We have been saying for months that spring is essential to “win the game” against the virus. We have been announcing for weeks that more vaccines will be received in April alone than in all previous months. We have been saying for days that the fourth wave is beginning to knock on the country’s door. So today, on the eve of what seems like an inevitable Easter break, the key question seems to be “How are we doing, how do we get to this (still theoretical) turning point?”
Above all, with regard to the central theme of 2021: the speed of vaccination, the percentage of immunized that a society has and, of course, the vaccine stocks. Because make no mistake, as has been repeated since almost the beginning of the pandemic, the end of this global nightmare can only be sustained on the basis of vaccines. So that, How do we get to the Easter break?
Record vaccination figures, but not enough
The current average is almost 200,000 doses per day. I’m going to stop for a moment. Less than a month ago, Spain shattered all vaccination records so far, exceeding 110,000 doses a day.
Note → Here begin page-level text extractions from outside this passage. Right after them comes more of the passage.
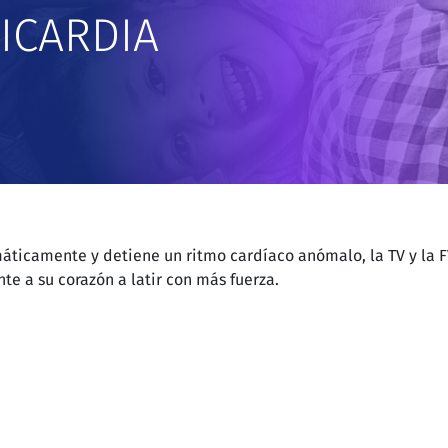
ICARDIA
ticamente y detiene un ritmo cardíaco anómalo, la TV y la FV
e a su corazón a latir con más fuerza.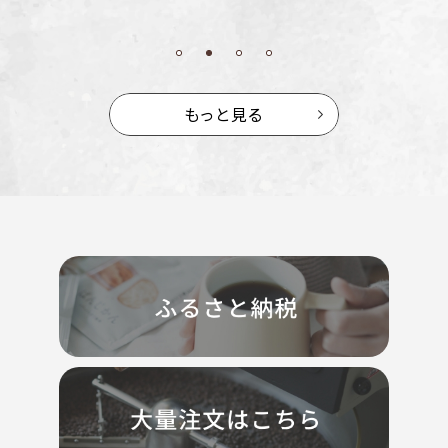
もっと見る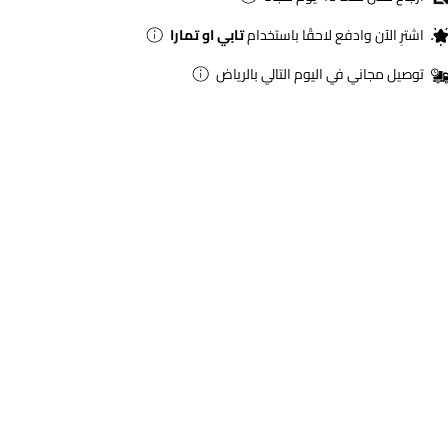
اشترِ الآن وادفع لاحقًا باستخدام
تابي او تمارا
توصيل مجاني في اليوم التالي بالرياض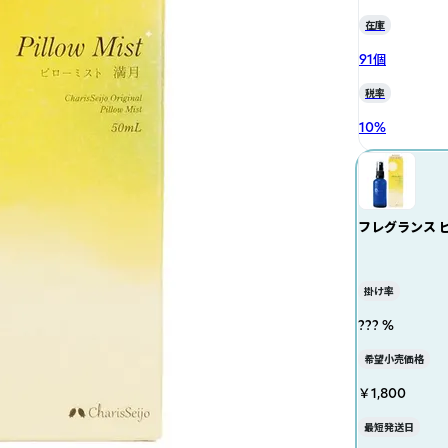
在庫
91個
税率
10
%
フレグランス ピ
掛け率
??? %
希望小売価格
￥1,800
最短発送日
As of today, and despite all the problems that we have dragged along with the delays and vaccination controversies, we have already doubled that figure. And this should be just the beginning.
Fundamentally, because we need it. Those 200,000 doses are still a long way from allowing us to achieve the objective of the Government and the European Union. In fact, to vaccinate 70% of adult Spaniards at the beginning of summer we need to double that amount and reach 440,000 doses. However, if all goes well, with 330,000 we could meet the target before October.
Could we do better?
With seven communities at high or very high risk and the fourth wave growing across Europe, the first question that comes to mind is whether we can take advantage of the vaccines that we have and have not yet. It makes sense: at the beginning of the vaccination campaign we used only 12% of the available vaccines. The problem is that this is no longer an option.
That 12% is an anecdote. During most of the campaign we have been very effective in putting everything that came and inoculating more than 90% of the available doses. In fact, the variations that can be seen in the graph above are due to the arrival of new shipments of vaccines. That is, there is only one viable solution to vaccinate quickly: get more vaccines.
Waiting for vaccines
So one way or another what we need are more vaccines. In fact, it is the ability to get more vaccines per capita that makes the biggest difference between countries when we compare their vaccination rates. Until recently, this left us in a difficult situation because there were no clear forecasts about what was to come.
However, the “vaccine crisis” has led the European Union to clarify the calendars and that allows us to estimate what awaits us. In the graph above, we have incorporated both the vaccines received and those to be received. The good news is that you can getThe bad news is that it won’t be easy. We’d better use the break to gain momentum.